They said yes - maybe two weeks.
Well here it is and they have provided it.
I ordered it the instant that I saw it available.


----------



## aaco (Feb 28, 2009)

I love my decal girl skin! It's called Dots Grey:


My partner has ordered five different skins from decal girl. (He also has 3 different covers!)


----------



## Patricia (Dec 30, 2008)

I love the Decal-girl skins!  But I'd love to be able to change them easily.  My understanding is that you have to be very careful taking the old ones off, as they might stretch and they also don't stick as well after.  Has anyone had experience with this?  I see several that I'd love to get, but I don't want to be just throwing the old ones away.


----------



## pomlover2586 (Feb 14, 2009)

I like the quest skin! It's very cool!


----------



## KBoards Admin (Nov 27, 2007)

It's great how DecalGirl is expanding its offering of Kindle 1 and Kindle 2 skins - with new designs, a screen protector, and the availability of make-your-own custom skins.


----------



## DD (Nov 9, 2008)

Oh my goodness! I just saw Goldball and Cosmic River! I love both of them. But I already have Disarray and Starry Night. I'm going to have to buy more Kindles because I don't want to keep changing them.


----------



## Meemo (Oct 27, 2008)

Harvey said:


> It's great how DecalGirl is expanding its offering of Kindle 1 and Kindle 2 skins - with new designs, a screen protector, and the availability of make-your-own custom skins.


I was just noticing the new K1 skins today - and next time I order a skin I'm getting a screen protector. Didn't think I needed one...until my granddaughter scratched my screen.  Now I'm a believer.


----------



## kim (Nov 20, 2008)

Meemo said:


> I was just noticing the new K1 skins today - and next time I order a skin I'm getting a screen protector. Didn't think I needed one...until my granddaughter scratched my screen.  Now I'm a believer.


Oh, Meemo, that's sad. I hope your screen isn't too bad. My heart hurts a little for you, I truly think I would cry. I get kind of stressed out whenever the dog or cat start playing around me when I'm reading my K.

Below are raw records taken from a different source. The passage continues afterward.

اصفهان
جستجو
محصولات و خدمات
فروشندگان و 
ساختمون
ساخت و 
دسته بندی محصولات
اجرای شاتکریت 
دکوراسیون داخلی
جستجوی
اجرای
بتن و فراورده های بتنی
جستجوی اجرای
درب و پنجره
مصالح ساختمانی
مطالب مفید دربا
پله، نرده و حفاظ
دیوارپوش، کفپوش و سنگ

I hope your granddaughter is OK, you weren't to hard on her I hope.


----------



## Jaasy (Feb 28, 2009)

Wow, DecalGirl has some nice new skins...


----------



## DD (Nov 9, 2008)

Thanks for adding the pictures, Harvey.  You're always on top of things.


----------



## Meemo (Oct 27, 2008)

kim said:


> Oh, Meemo, that's sad. I hope your screen isn't too bad. My heart hurts a little for you, I truly think I would cry. I get kind of stressed out whenever the dog or cat start playing around me when I'm reading my K.
> 
> I hope your granddaughter is OK, you weren't to hard on her I hope.

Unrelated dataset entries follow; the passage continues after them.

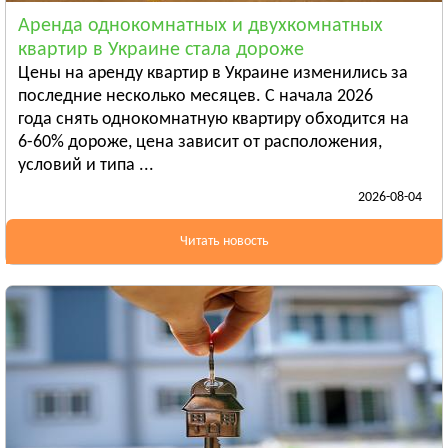
Смотреть всё
Аренда однокомнатных и двухкомнатных
ЛУГАНСКАЯ ОБЛАСТЬ
квартир в Украине стала дороже
Алчевск
Цены на аренду квартир в Украине изменились за
Рубежное
последние несколько месяцев. С начала 2026
года снять однокомнатную квартиру обходится на
Александровск
6-60% дороже, цена зависит от расположения,
Смотреть всё
условий и типа ...
ЛЬВОВСКАЯ ОБЛАСТЬ
2026-08-04
Дрогобыч
Самбор
Читать новость
Стрый
Смотреть всё
НИКОЛАЕВСКАЯ ОБЛАСТЬ
Баштанка
Вознесенск
Новая Одесса
Смотреть всё
ОДЕССКАЯ ОБЛАСТЬ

She's fine, and the scratch isn't too bad - I'm more angry with myself because I was holding the Kindle when she did it - I just wasn't paying enough attention to what she was doing. Three-year-old with a mini-Slinky in her hand should not be close to a Kindle! I just try to hold it now so that the light doesn't show up the scratch - it could've been MUCH worse.

Denial is everything...


----------